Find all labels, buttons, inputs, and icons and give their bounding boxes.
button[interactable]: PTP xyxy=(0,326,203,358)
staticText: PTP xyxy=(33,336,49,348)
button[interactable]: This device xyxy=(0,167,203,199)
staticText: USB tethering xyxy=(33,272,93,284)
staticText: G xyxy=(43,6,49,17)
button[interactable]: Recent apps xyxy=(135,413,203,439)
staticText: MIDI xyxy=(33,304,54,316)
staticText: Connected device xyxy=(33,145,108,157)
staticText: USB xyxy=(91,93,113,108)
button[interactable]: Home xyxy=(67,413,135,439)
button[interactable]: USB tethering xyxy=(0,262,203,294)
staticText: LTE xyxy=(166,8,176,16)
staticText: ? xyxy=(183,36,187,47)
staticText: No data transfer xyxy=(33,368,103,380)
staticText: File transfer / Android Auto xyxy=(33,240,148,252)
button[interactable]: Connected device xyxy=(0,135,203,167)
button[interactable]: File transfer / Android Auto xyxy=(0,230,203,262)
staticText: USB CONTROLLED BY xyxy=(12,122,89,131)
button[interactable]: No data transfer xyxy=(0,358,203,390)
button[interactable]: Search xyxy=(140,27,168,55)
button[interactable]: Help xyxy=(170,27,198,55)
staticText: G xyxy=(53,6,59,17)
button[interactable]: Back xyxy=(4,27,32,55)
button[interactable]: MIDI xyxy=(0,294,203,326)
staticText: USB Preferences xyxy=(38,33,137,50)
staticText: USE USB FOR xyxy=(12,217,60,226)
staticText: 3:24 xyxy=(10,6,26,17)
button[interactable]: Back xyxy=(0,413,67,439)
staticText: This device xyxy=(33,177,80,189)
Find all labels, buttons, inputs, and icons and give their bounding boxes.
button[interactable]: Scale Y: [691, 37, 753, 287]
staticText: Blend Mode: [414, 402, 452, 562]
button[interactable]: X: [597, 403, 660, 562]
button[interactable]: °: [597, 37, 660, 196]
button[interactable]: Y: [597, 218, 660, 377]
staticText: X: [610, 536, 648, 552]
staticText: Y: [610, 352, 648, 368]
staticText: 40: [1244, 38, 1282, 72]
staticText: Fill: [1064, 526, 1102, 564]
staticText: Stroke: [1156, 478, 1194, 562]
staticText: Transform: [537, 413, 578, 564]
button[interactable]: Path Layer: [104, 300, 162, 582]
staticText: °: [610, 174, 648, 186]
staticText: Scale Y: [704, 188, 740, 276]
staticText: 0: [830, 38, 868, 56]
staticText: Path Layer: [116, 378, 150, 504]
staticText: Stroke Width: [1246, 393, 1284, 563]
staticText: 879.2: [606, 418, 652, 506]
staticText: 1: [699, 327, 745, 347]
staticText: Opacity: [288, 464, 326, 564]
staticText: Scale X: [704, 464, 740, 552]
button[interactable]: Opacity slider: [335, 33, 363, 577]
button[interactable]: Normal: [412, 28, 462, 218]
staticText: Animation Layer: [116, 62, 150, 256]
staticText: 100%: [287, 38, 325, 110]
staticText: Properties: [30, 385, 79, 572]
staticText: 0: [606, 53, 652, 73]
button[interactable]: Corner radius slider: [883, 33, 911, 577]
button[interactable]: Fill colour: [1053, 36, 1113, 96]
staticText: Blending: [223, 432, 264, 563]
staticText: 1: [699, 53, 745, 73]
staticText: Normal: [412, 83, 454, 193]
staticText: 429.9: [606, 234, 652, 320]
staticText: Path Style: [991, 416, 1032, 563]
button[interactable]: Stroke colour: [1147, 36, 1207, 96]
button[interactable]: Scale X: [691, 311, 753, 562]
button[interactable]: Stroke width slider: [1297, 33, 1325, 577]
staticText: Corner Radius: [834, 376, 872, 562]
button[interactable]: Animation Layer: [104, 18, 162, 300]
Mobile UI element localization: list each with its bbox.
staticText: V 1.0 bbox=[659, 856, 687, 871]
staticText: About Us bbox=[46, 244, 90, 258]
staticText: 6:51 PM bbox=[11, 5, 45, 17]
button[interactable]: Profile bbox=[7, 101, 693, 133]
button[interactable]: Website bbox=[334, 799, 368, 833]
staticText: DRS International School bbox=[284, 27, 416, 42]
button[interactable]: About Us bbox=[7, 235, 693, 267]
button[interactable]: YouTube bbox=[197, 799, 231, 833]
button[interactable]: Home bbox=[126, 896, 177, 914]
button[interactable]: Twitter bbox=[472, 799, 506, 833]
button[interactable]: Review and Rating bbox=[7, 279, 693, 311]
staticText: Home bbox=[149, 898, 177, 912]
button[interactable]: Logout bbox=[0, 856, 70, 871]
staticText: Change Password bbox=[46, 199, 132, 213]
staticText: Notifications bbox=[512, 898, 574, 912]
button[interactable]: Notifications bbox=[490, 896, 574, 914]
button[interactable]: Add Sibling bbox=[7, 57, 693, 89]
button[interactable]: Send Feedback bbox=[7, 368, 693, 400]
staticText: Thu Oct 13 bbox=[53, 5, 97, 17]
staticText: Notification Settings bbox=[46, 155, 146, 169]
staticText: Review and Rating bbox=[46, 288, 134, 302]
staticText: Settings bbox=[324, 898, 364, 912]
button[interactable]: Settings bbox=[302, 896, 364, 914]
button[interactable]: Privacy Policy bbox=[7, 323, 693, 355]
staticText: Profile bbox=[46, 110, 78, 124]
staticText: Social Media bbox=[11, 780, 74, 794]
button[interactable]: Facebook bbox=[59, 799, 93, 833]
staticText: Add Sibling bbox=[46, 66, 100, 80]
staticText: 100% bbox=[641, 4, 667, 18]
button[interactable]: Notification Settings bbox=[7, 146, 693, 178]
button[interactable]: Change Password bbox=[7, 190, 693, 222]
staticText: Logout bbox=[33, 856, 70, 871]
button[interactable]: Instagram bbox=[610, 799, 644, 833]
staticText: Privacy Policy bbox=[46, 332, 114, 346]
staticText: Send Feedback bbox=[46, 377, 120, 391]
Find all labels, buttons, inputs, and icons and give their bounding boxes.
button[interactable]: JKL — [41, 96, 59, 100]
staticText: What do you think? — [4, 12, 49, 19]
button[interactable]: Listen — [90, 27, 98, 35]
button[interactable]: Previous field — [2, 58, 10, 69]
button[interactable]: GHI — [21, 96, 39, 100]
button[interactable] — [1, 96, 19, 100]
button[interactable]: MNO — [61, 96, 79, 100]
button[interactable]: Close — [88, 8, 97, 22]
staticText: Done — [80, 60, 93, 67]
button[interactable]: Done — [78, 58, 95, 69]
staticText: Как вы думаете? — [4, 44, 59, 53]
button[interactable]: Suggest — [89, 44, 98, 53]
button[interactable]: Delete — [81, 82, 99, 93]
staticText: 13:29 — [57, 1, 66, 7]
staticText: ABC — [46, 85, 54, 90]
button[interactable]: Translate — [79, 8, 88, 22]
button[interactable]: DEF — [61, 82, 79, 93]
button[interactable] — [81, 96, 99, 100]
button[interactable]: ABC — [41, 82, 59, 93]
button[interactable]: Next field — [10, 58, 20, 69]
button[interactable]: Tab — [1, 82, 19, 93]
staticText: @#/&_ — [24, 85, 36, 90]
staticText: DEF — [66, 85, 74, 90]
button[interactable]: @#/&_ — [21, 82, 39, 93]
★ ★ ★ ★ ★
TASK GOAL:
In how many lines of the material above does the word "Scale" occur? Give the number and no other text.

THE ANSWER:
4